0

i want the result of the Query show all the information , i am now doing the query in Postman and eventually i will do it for python script,

I have check somewhere in stackoverflow i should do

{
  "query": {
      "match_all":{}
  }
}

and the results show the hits with

"hits": {
        "total": {
            "value": 10000,
            "relation": "gte"
        },

and the following only show few records.

And this is the same to my case , i want to shortlst all the device that have alarmstatus not equal to 0

{
  "query": {
    "bool": {
      "must_not": {
        "term": {
          "header.alarmStatus": 0
        }
      }
    }
  }
}

and the result show

"hits": {
        "total": {
            "value": 10000,
            "relation": "eq"
        },
        "max_score": 0.0,
        "hits": [
            {..........}

which have 3740 hit. I want to sort out all 3740 doc , how can i do this? Thanks

Jeff

Man Man Yu
  • 161
  • 3
  • 13

2 Answers2

0

By default, your query only returns the first 10 results. You can simply increase the size parameter to 10000 (which is the default maximum)

{
  "size": 10000,                     <--- add this
  "query": {
    "bool": {
      "must_not": {
        "term": {
          "header.alarmStatus": 0
        }
      }
    }
  }
}

If you happen to have more than 10000 hits to return, there are a few better options available

Quick example on how to use the scroll API for your use case.

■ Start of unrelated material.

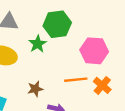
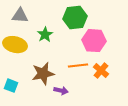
green hexagon: (57, 24) -> (75, 18), moved
brown star: (35, 89) -> (43, 74), size x1.6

First run your query normally, but by specifying a scroll timeout scroll=1m. That will create a scroll search context that you can iterate on:

POST <your-index-name>/_search?scroll=1m
{
  "query": {
    "bool": {
      "must_not": {
        "term": {
          "header.alarmStatus": 0
        }
      }
    }
  }   
}

In the response, you'll get a field called _scroll_id, and you'll need to copy that value and then run the following command to get the next results:

GET /_search/scroll
{
  "scroll_id" : "<value_of_scroll_id>",
  "scroll": "1m"
}

And so on, you need to repeat this second query until you have retrieved all your hits. Don't forget to always use the latest value of _scroll_id that you received in the previous response.

Val
  • 207,596
  • 13
  • 358
  • 360
  • thanks you. But what if my case is Over 10K , i saw some use Scoll API , however scroll API didnt show all the DOC to me tho, thanks – Man Man Yu Nov 17 '20 at 08:28
  • sorry , i still didnt understand how scroll API will work in my case – Man Man Yu Nov 17 '20 at 08:34
  • You can find a complete example [here](https://stackoverflow.com/questions/64708844/how-to-scroll-data-using-scroll-api-elasticsearch/64708989#64708989) – Val Nov 17 '20 at 08:35
  • sorry i am new to ES,,, can you show me in the case of alarmstatus !=0 (i modify the case for 10K hit) how can i extract all the doc for i needed? thanks – Man Man Yu Nov 17 '20 at 08:42
0

You can give the size of 10000(also limited by index.max_result_window setting), but it has some performance issues(high size means, ES needs to fetch the number of records based on size and transfer it over network ), that's the reason the default is just 10.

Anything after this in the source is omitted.